(Dataset entries)
============

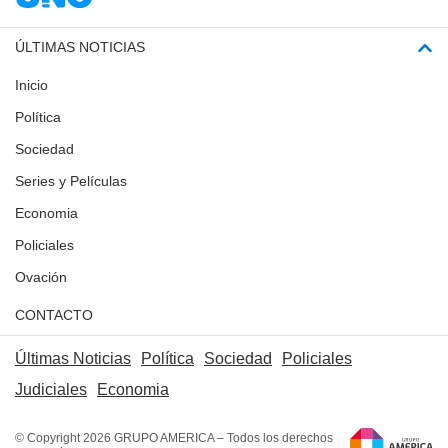
ÚLTIMAS NOTICIAS
Inicio
Política
Sociedad
Series y Películas
Economia
Policiales
Ovación
CONTACTO
Últimas Noticias
Política
Sociedad
Policiales
Judiciales
Economia
© Copyright 2026 GRUPO AMERICA – Todos los derechos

============

- Work order:
Once the pictures are set aside, restate the remaining data above exactly.

- Solution:
ÚLTIMAS NOTICIAS
Inicio
Política
Sociedad
Series y Películas
Economia
Policiales
Ovación
CONTACTO
Últimas Noticias
Política
Sociedad
Policiales
Judiciales
Economia
© Copyright 2026 GRUPO AMERICA – Todos los derechos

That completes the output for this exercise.